1. What is the circle with the arrow in it supposed to be? I know it's some sort of voltage reference, but what exactly does it do?
2. What is the voltage at the noninverting input of the opamp?
3. How can I adjust the output voltage using a voltage rather than a resistor? I'm aiming for 0 to 12 volts, and I only have a 1K pot.

If someone gives me the answer to the first question, I may or may not be able to figure out the other things on my own. Anyways, thanks!

All the information you could ever need is right there. That circle with the arrow is the symbol for a current source. The regulator is sending a fixed current out the pin and the voltage drop across your Rset sets the operating point.

So, 2 is R*I. So 3 depends on the device.

[Phaedrus]

1.) from the datasheet:

"A precision '0' TC 10uA internal current source is connected to the non-inverting input of a power operational amplifier. The power operational amplifier provides a low impedance buffered output to the voltage on the non-inverting input.

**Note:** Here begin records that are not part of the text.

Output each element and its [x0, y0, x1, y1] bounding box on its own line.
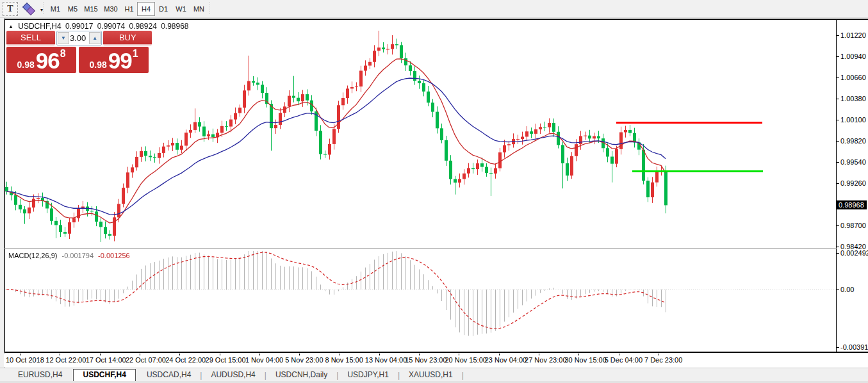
time-axis-tick [60, 354, 60, 355]
price-axis-label: 0.99540 [840, 158, 866, 166]
buy-price-pip: 1 [133, 48, 138, 60]
sell-price-box[interactable]: 0.98 96 8 [6, 47, 76, 73]
chart-tab-usdchf[interactable]: USDCHF,H4 [73, 369, 135, 382]
time-axis-label: 20 Nov 15:00 [445, 356, 486, 364]
sell-price-pip: 8 [60, 48, 66, 60]
price-axis-label: 1.00380 [840, 95, 866, 102]
price-axis-label: 1.00100 [840, 116, 866, 124]
macd-axis-label: -0.003913 [840, 343, 868, 351]
price-axis-tick [837, 77, 839, 78]
timeframe-button-d1[interactable]: D1 [154, 2, 172, 16]
macd-axis-label: 0.00 [840, 286, 854, 293]
timeframe-button-m1[interactable]: M1 [46, 2, 65, 16]
price-axis-label: 0.99820 [840, 137, 866, 145]
timeframe-button-w1[interactable]: W1 [172, 2, 190, 16]
macd-separator[interactable] [4, 249, 837, 249]
ohlc-high: 0.99074 [97, 22, 125, 31]
chart-tab-usdcad[interactable]: USDCAD,H4 [138, 369, 200, 381]
price-axis-tick [837, 120, 839, 120]
time-axis-label: 17 Oct 14:00 [86, 356, 126, 364]
timeframe-button-m30[interactable]: M30 [101, 2, 121, 16]
chart-tab-audusd[interactable]: AUDUSD,H4 [202, 369, 264, 381]
time-axis-label: 23 Nov 04:00 [485, 356, 527, 364]
text-tool-icon[interactable]: T [3, 2, 18, 16]
symbol-name: USDCHF,H4 [18, 22, 61, 31]
time-axis-tick [179, 354, 180, 355]
chart-tab-xauusd[interactable]: XAUUSD,H1 [400, 369, 462, 381]
timeframe-button-m15[interactable]: M15 [81, 2, 101, 16]
time-axis-tick [459, 354, 459, 355]
macd-axis-tick [837, 347, 839, 348]
time-axis-tick [140, 354, 140, 355]
buy-price-box[interactable]: 0.98 99 1 [79, 47, 149, 73]
buy-price-prefix: 0.98 [89, 58, 106, 71]
collapse-triangle-icon[interactable]: ▲ [8, 24, 13, 29]
price-axis-label: 0.98700 [840, 222, 866, 229]
macd-signal-value: -0.001256 [98, 252, 130, 259]
time-axis-tick [20, 354, 20, 355]
macd-name: MACD(12,26,9) [8, 252, 57, 259]
time-axis-tick [578, 354, 579, 355]
current-price-badge: 0.98968 [837, 200, 867, 209]
volume-decrease-button[interactable]: ▼ [58, 32, 69, 44]
price-axis-tick [837, 247, 839, 247]
price-axis-tick [837, 56, 839, 57]
toolbar-separator [209, 2, 211, 15]
price-axis-label: 1.00940 [840, 53, 866, 60]
price-axis-tick [837, 35, 839, 36]
buy-button[interactable]: BUY [103, 31, 152, 45]
one-click-trading-panel: SELL ▼ 3.00 ▲ BUY 0.98 96 8 0.98 99 1 [6, 31, 149, 73]
volume-value[interactable]: 3.00 [70, 31, 88, 45]
draw-arrows-icon[interactable]: ▾ [22, 2, 44, 15]
ohlc-close: 0.98968 [161, 22, 188, 31]
macd-axis-label: 0.002492 [840, 249, 868, 257]
toolbar: T ▾ M1M5M15M30H1H4D1W1MN [0, 0, 868, 18]
time-axis-tick [340, 354, 340, 355]
price-axis-label: 1.00660 [840, 74, 866, 81]
time-axis-tick [299, 354, 300, 355]
volume-stepper: ▼ 3.00 ▲ [56, 31, 102, 45]
time-axis-label: 22 Oct 07:00 [126, 356, 166, 364]
price-axis-tick [837, 225, 839, 226]
buy-price-big: 99 [108, 50, 132, 71]
time-axis-tick [539, 354, 539, 355]
chart-tab-usdjpy[interactable]: USDJPY,H1 [338, 369, 397, 381]
price-axis-label: 0.99260 [840, 179, 866, 187]
timeframe-button-h4[interactable]: H4 [137, 2, 155, 16]
price-axis-label: 1.01220 [840, 31, 866, 39]
timeframe-button-h1[interactable]: H1 [120, 2, 138, 16]
time-axis-label: 13 Nov 04:00 [365, 356, 407, 364]
timeframe-button-m5[interactable]: M5 [64, 2, 81, 16]
chart-border-bottom [4, 352, 868, 353]
timeframe-button-mn[interactable]: MN [190, 2, 208, 16]
time-axis[interactable]: 10 Oct 201812 Oct 22:0017 Oct 14:0022 Oc… [4, 354, 868, 367]
time-axis-tick [419, 354, 420, 355]
symbol-ohlc-header: ▲ USDCHF,H4 0.99017 0.99074 0.98924 0.98… [8, 22, 191, 31]
price-axis-tick [837, 141, 839, 142]
toolbar-separator [42, 2, 44, 15]
time-axis-label: 27 Nov 23:00 [525, 356, 566, 364]
time-axis-tick [499, 354, 500, 355]
price-axis-tick [837, 183, 839, 184]
price-axis-tick [837, 99, 839, 99]
ohlc-open: 0.99017 [65, 22, 93, 31]
sell-price-prefix: 0.98 [17, 58, 34, 71]
time-axis-label: 5 Dec 04:00 [605, 356, 643, 364]
time-axis-label: 10 Oct 2018 [6, 356, 44, 364]
macd-indicator-canvas[interactable] [5, 251, 836, 352]
axis-border [836, 19, 837, 353]
macd-axis-tick [837, 289, 839, 290]
sell-button[interactable]: SELL [6, 31, 55, 45]
time-axis-tick [259, 354, 260, 355]
chart-tab-bar: EURUSD,H4|USDCHF,H4|USDCAD,H4|AUDUSD,H4|… [0, 368, 868, 382]
time-axis-tick [379, 354, 380, 355]
chart-tab-usdcnh[interactable]: USDCNH,Daily [266, 369, 336, 381]
time-axis-label: 24 Oct 22:00 [165, 356, 206, 364]
time-axis-label: 30 Nov 15:00 [564, 356, 606, 364]
chart-tab-eurusd[interactable]: EURUSD,H4 [9, 369, 71, 381]
time-axis-label: 8 Nov 15:00 [325, 356, 363, 364]
volume-increase-button[interactable]: ▲ [89, 32, 101, 44]
time-axis-tick [220, 354, 220, 355]
mt4-window: T ▾ M1M5M15M30H1H4D1W1MN ▲ USDCHF,H4 0.9… [0, 0, 868, 383]
time-axis-label: 1 Nov 04:00 [245, 356, 283, 364]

A single resistor from the non-inverting input to ground sets the output voltage and if this resistor is set to zero, zero output results...
...
A true current source allows the regulator to have gain and frequency response independent of the impedance on the positive input. Older adjustable regulators, such as the LT1086 have a change in loop gain with output voltage as well as bandwidth changes when the adjustment pin is bypassed to ground. For the LT3080-1, the loop gain is unchanged by changing the output voltage or bypassing. Output regulation is not fixed at a percentage of the output voltage but is a fixed fraction of millivolts. Use of a true current source allows all the gain in the buffer amplifier to provide regulation and none of that gain is needed to amplify up the reference to a higher output voltage."

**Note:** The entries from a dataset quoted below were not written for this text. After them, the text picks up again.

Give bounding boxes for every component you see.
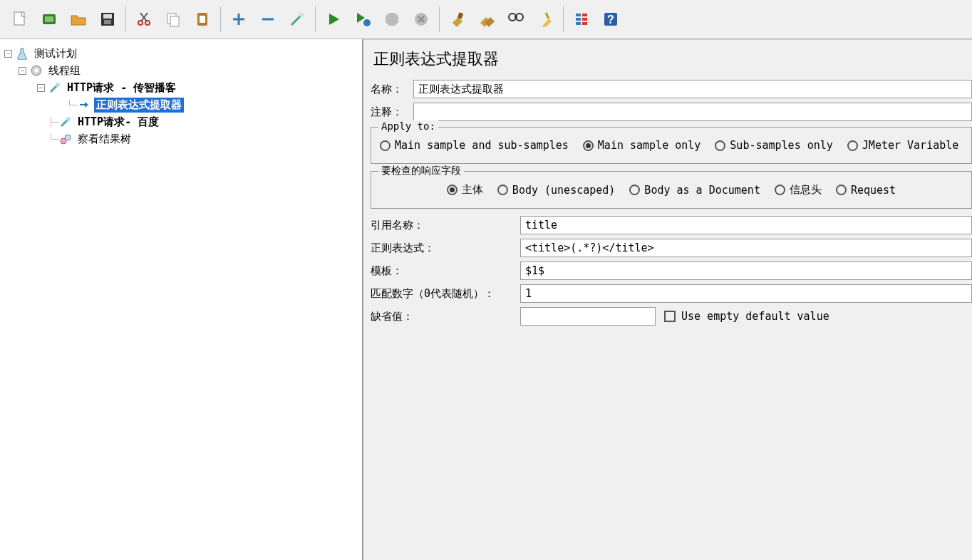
- name-input[interactable]: [413, 80, 972, 98]
- svg-marker-14: [386, 13, 398, 26]
- tree-node-http1[interactable]: − HTTP请求 - 传智播客: [4, 79, 358, 96]
- field-to-check-radios: 主体 Body (unescaped) Body as a Document 信…: [377, 179, 966, 201]
- extractor-form: 引用名称： 正则表达式： 模板： 匹配数字（0代表随机）： 缺省值： Use e…: [371, 216, 972, 326]
- tree-label: HTTP请求 - 传智播客: [65, 81, 178, 95]
- template-label: 模板：: [371, 264, 520, 278]
- checkbox-icon: [664, 311, 676, 322]
- radio-main-only[interactable]: Main sample only: [583, 139, 701, 152]
- flask-icon: [15, 46, 29, 61]
- plus-icon[interactable]: [224, 5, 253, 33]
- stop-icon[interactable]: [378, 5, 406, 33]
- toggle-icon[interactable]: [567, 5, 596, 33]
- save-icon[interactable]: [93, 5, 122, 33]
- tree-label: 测试计划: [32, 46, 79, 61]
- run-icon[interactable]: [319, 5, 348, 33]
- svg-rect-19: [576, 14, 581, 16]
- paste-icon[interactable]: [188, 5, 217, 33]
- svg-rect-2: [45, 16, 53, 22]
- field-to-check-group: 要检查的响应字段 主体 Body (unescaped) Body as a D…: [371, 171, 972, 209]
- tree-label: 线程组: [46, 63, 83, 78]
- broom-icon[interactable]: [531, 5, 559, 33]
- regex-label: 正则表达式：: [371, 242, 520, 255]
- radio-body-unescaped[interactable]: Body (unescaped): [497, 184, 616, 197]
- tree-node-results-tree[interactable]: └─ 察看结果树: [4, 130, 358, 147]
- default-label: 缺省值：: [371, 310, 520, 323]
- radio-body-document[interactable]: Body as a Document: [629, 184, 760, 197]
- svg-rect-11: [200, 16, 205, 23]
- tree-node-thread-group[interactable]: − 线程组: [4, 62, 358, 79]
- use-empty-default-checkbox[interactable]: Use empty default value: [664, 310, 829, 323]
- svg-point-28: [34, 68, 38, 73]
- comment-label: 注释：: [371, 105, 413, 119]
- radio-jmeter-var[interactable]: JMeter Variable: [847, 139, 958, 152]
- tree-node-http2[interactable]: ├─ HTTP请求- 百度: [4, 113, 358, 130]
- panel-title: 正则表达式提取器: [371, 48, 972, 70]
- regex-input[interactable]: [520, 239, 972, 257]
- gear-icon: [29, 63, 43, 78]
- match-no-label: 匹配数字（0代表随机）：: [371, 287, 520, 301]
- svg-point-12: [299, 13, 304, 17]
- clear-icon[interactable]: [443, 5, 472, 33]
- svg-rect-23: [582, 18, 587, 21]
- wand-icon[interactable]: [283, 5, 311, 33]
- svg-rect-22: [582, 14, 587, 16]
- help-icon[interactable]: ?: [596, 5, 625, 33]
- name-label: 名称：: [371, 83, 413, 96]
- minus-icon[interactable]: [254, 5, 282, 33]
- tree-node-regex-extractor[interactable]: └─ 正则表达式提取器: [4, 96, 358, 113]
- svg-point-30: [66, 117, 71, 121]
- match-no-input[interactable]: [520, 284, 972, 303]
- tree-node-test-plan[interactable]: − 测试计划: [4, 45, 358, 62]
- radio-request[interactable]: Request: [836, 184, 896, 197]
- toolbar: ?: [0, 0, 972, 39]
- sampler-icon: [48, 81, 62, 95]
- search-icon[interactable]: [502, 5, 530, 33]
- field-to-check-title: 要检查的响应字段: [378, 165, 464, 177]
- apply-to-radios: Main sample and sub-samples Main sample …: [377, 135, 966, 156]
- collapse-icon[interactable]: −: [4, 50, 12, 58]
- svg-point-32: [65, 135, 71, 140]
- test-plan-tree[interactable]: − 测试计划 − 线程组 − HTTP请求 - 传智播客 └─ 正则表达式提取器…: [0, 39, 363, 560]
- svg-point-29: [56, 83, 60, 87]
- radio-body[interactable]: 主体: [447, 183, 483, 197]
- comment-input[interactable]: [413, 103, 972, 121]
- svg-rect-5: [104, 20, 111, 24]
- copy-icon[interactable]: [159, 5, 187, 33]
- ref-name-label: 引用名称：: [371, 219, 520, 232]
- apply-to-group: Apply to: Main sample and sub-samples Ma…: [371, 127, 972, 164]
- element-editor: 正则表达式提取器 名称： 注释： Apply to: Main sample a…: [363, 39, 972, 560]
- ref-name-input[interactable]: [520, 216, 972, 234]
- open-icon[interactable]: [64, 5, 93, 33]
- toolbar-separator: [439, 6, 440, 32]
- templates-icon[interactable]: [35, 5, 63, 33]
- toolbar-separator: [563, 6, 564, 32]
- postprocessor-icon: [77, 98, 91, 112]
- new-icon[interactable]: [6, 5, 34, 33]
- svg-rect-20: [576, 18, 581, 21]
- apply-to-title: Apply to:: [378, 120, 438, 132]
- collapse-icon[interactable]: −: [19, 67, 26, 75]
- svg-rect-9: [170, 16, 179, 26]
- shutdown-icon[interactable]: [407, 5, 435, 33]
- toolbar-separator: [125, 6, 126, 32]
- sampler-icon: [58, 115, 73, 129]
- tree-label: 察看结果树: [76, 132, 133, 147]
- tree-label: 正则表达式提取器: [94, 98, 184, 113]
- svg-rect-24: [582, 22, 587, 25]
- svg-text:?: ?: [607, 14, 614, 26]
- tree-label: HTTP请求- 百度: [76, 115, 161, 130]
- clear-all-icon[interactable]: [472, 5, 501, 33]
- listener-icon: [58, 132, 73, 146]
- radio-sub-only[interactable]: Sub-samples only: [715, 139, 833, 152]
- radio-main-and-sub[interactable]: Main sample and sub-samples: [380, 139, 569, 152]
- svg-rect-4: [103, 14, 112, 19]
- collapse-icon[interactable]: −: [37, 84, 45, 92]
- run-current-icon[interactable]: [348, 5, 377, 33]
- svg-point-13: [363, 19, 371, 26]
- cut-icon[interactable]: [130, 5, 158, 33]
- radio-headers[interactable]: 信息头: [775, 183, 822, 197]
- toolbar-separator: [220, 6, 221, 32]
- svg-rect-21: [576, 22, 581, 25]
- default-input[interactable]: [520, 307, 656, 326]
- template-input[interactable]: [520, 261, 972, 280]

http://cds.linear.com/docs/en/datasheet/30801fb.pdf

2.) The voltage at the non-inverting input is set by your set resistor.

3.) It would probably be best to simply use your 1k pot as the set resistor, in series with a fixed resistor if desired.

[Len]

Guess who did a video about this chip

[Marco]

1. What is the circle with the arrow in it supposed to be? I know it's some sort of voltage reference, but what exactly does it do?

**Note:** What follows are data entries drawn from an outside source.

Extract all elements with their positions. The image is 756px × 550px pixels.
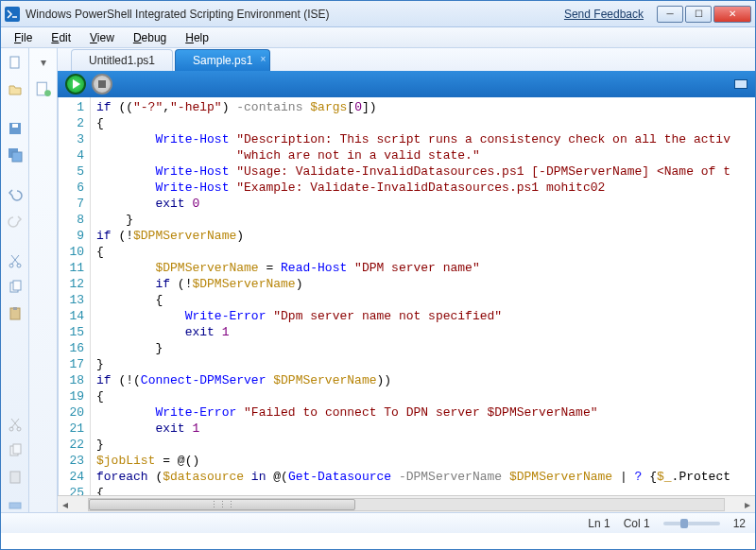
tabstrip: Untitled1.ps1 Sample.ps1× xyxy=(58,48,755,71)
tab-sample[interactable]: Sample.ps1× xyxy=(175,49,270,71)
scrollbar-thumb[interactable]: ⋮⋮⋮ xyxy=(89,499,355,510)
copy-icon[interactable] xyxy=(7,279,24,296)
close-button[interactable]: ✕ xyxy=(713,6,751,23)
tab-untitled[interactable]: Untitled1.ps1 xyxy=(71,49,173,71)
svg-rect-1 xyxy=(10,57,19,68)
paste-icon[interactable] xyxy=(7,305,24,322)
cursor-line: Ln 1 xyxy=(588,517,610,530)
scroll-right-icon[interactable]: ▸ xyxy=(740,497,755,512)
chevron-down-icon[interactable]: ▾ xyxy=(35,54,52,71)
svg-rect-16 xyxy=(10,472,20,483)
statusbar: Ln 1 Col 1 12 xyxy=(1,512,755,533)
copy-icon-2[interactable] xyxy=(7,442,24,459)
window-title: Windows PowerShell Integrated Scripting … xyxy=(26,8,329,21)
save-all-icon[interactable] xyxy=(7,146,24,163)
horizontal-scrollbar[interactable]: ◂ ⋮⋮⋮ ▸ xyxy=(58,495,755,512)
menu-debug[interactable]: Debug xyxy=(126,29,174,46)
menu-view[interactable]: View xyxy=(82,29,122,46)
menu-file[interactable]: File xyxy=(7,29,40,46)
save-icon[interactable] xyxy=(7,120,24,137)
run-button[interactable] xyxy=(65,74,86,95)
left-toolbar xyxy=(1,48,29,512)
undo-icon[interactable] xyxy=(7,186,24,203)
cut-icon-2[interactable] xyxy=(7,416,24,433)
cut-icon[interactable] xyxy=(7,252,24,269)
send-feedback-link[interactable]: Send Feedback xyxy=(564,8,644,21)
redo-icon[interactable] xyxy=(7,213,24,230)
scroll-left-icon[interactable]: ◂ xyxy=(58,497,73,512)
new-icon[interactable] xyxy=(7,54,24,71)
menu-help[interactable]: Help xyxy=(178,29,216,46)
clear-icon[interactable] xyxy=(7,495,24,512)
line-gutter: 1234567891011121314151617181920212223242… xyxy=(59,97,91,495)
svg-rect-9 xyxy=(13,281,21,290)
svg-point-19 xyxy=(44,90,51,96)
menubar: File Edit View Debug Help xyxy=(1,27,755,48)
script-toolbar: ▾ xyxy=(29,48,58,512)
maximize-button[interactable]: ☐ xyxy=(685,6,712,23)
code-editor[interactable]: 1234567891011121314151617181920212223242… xyxy=(58,97,755,495)
svg-rect-11 xyxy=(13,307,17,310)
powershell-icon xyxy=(5,7,20,22)
zoom-slider[interactable] xyxy=(663,522,720,525)
svg-rect-5 xyxy=(12,152,22,162)
svg-rect-15 xyxy=(13,444,21,454)
zoom-control[interactable] xyxy=(663,522,720,525)
run-script-icon[interactable] xyxy=(35,80,52,97)
code-content[interactable]: if (("-?","-help") -contains $args[0]){ … xyxy=(91,97,755,495)
minimize-button[interactable]: ─ xyxy=(657,6,683,23)
paste-icon-2[interactable] xyxy=(7,469,24,486)
stop-button[interactable] xyxy=(92,74,112,95)
svg-rect-17 xyxy=(9,503,21,508)
titlebar: Windows PowerShell Integrated Scripting … xyxy=(1,1,755,27)
zoom-value: 12 xyxy=(733,517,746,530)
tab-close-icon[interactable]: × xyxy=(261,54,266,64)
editor-toolbar xyxy=(58,71,755,97)
pane-toggle-icon[interactable] xyxy=(734,79,747,89)
menu-edit[interactable]: Edit xyxy=(43,29,78,46)
cursor-col: Col 1 xyxy=(624,517,650,530)
svg-rect-3 xyxy=(12,124,18,128)
open-icon[interactable] xyxy=(7,80,24,97)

It's the symbol of a current source.

2. What is the voltage at the noninverting input of the opamp?

The same voltage as the SET pin, seeing as they are connected ... with a Rset it's 10 uA*Rset, like the picture says.

3. How can I adjust the output voltage using a voltage rather than a resistor? I'm aiming for 0 to 12 volts, and I only have a 1K pot.

What's your input voltage? In principle you can just connect the pot between the input voltage rails and the wiper of the potentiometer to SET. It will set the voltage on the non inverting input almost linearly because the resistance is so small compared to 10 uA (if the current was larger it would still work, but the effect of turning the pot would become nonlinear). BUT at 12V input voltage the power dissipated in the pot would already be 144 mW ... more with higher input voltage obviously. Also the input voltage has to be steady obviously.